New Jersey Mayor Cory Booker is another example of a straight ally in public service who happens to be black and who happens to share a different opinion on the progress of the Obama Administration on LGBT issues, proving that the black community is not monolithic when it comes to gay rights or the performance of our first African-American President.
Booker recently sat down with The Advocate to discuss his frustration with the lack of progress on gay rights by the Obama Administration and the effects its having on the people of his state.

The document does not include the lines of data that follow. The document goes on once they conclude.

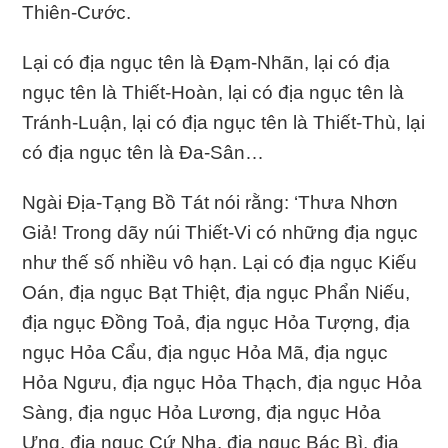
Thiên-Cước.
Lại có địa ngục tên là Ðạm-Nhãn, lại có địa
ngục tên là Thiết-Hoàn, lại có địa ngục tên là
Tránh-Luận, lại có địa ngục tên là Thiết-Thù, lại
có địa ngục tên là Ða-Sân…
Ngài Ðịa-Tạng Bồ Tát nói rằng: ‘Thưa Nhơn
Giả! Trong dãy núi Thiết-Vi có những địa ngục
như thế số nhiều vô hạn. Lại có địa ngục Kiếu
Oán, địa ngục Bạt Thiệt, địa ngục Phẩn Niếu,
địa ngục Ðồng Toả, địa ngục Hỏa Tượng, địa
ngục Hỏa Cẩu, địa ngục Hỏa Mã, địa ngục
Hỏa Ngưu, địa ngục Hỏa Thạch, địa ngục Hỏa
Sàng, địa ngục Hỏa Lương, địa ngục Hỏa
Ưng, địa ngục Cứ Nha, địa ngục Bác Bì, địa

New Jersey is one of a handful of states that offers civil unions for gay couples and is expected to extend full marriage rights in the very near future.
From The Advocate
“I was a huge supporter of Barack Obama and still am, but I think that he needs to take some steps right now, and I think that the more people who are friends of his or associates of him get into his ear about ending ‘don’t ask, don’t tell,’ about repealing DOMA, about creating more inclusive employment discrimination policy, I think that we as a nation can start moving a lot further forward,” said Booker, who co-chaired the Obama campaign in the Garden State last year.
“Unless you can change the federal strategy or focus on these issues, New Jersey residents will face high levels of discrimination in my opinion,” he said.

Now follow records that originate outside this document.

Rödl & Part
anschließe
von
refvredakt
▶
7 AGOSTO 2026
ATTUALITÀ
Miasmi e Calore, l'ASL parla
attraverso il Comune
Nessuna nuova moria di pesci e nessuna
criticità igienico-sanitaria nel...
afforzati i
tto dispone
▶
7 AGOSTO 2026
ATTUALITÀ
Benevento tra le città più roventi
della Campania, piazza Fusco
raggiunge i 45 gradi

“I think the Obama administration is in the middle of some of the most important fights in the history of our country,” he said. “They’re eight months into an administration, if that. And I have trouble casting judgment on them feeling a lot of sympathy for what they’re going thorough.
“But that does not mean that I can’t as a citizen of this country be frustrated, impatient to watch what friends of mine who are gay and lesbian go through on a daily basis. That is such an affront to what we claim to be as a nation, and so having come from a group of Americans that’s been historically discriminated against, there’s no time but now to do certain things,” said Booker.
Booker, widely recognized for a commitment to revitalize his city, which sits eight miles west of Manhattan, devoted much discussion to his efforts to improve what he called a “very difficult reality” for LGBT residents in Newark. The predominantly African-American and Latino city was the site of the 2003 murder of Sakia Gunn, a 15-year-old African-American lesbian who was stabbed after she refused the proposition of two men in 2003.
The first-term mayor enumerated his efforts since taking office in 2006, particularly to help LGBT youths of color. His administration was the first to fly a gay pride flag in Newark, and he recently established a commission that will advise him on LGBT issues.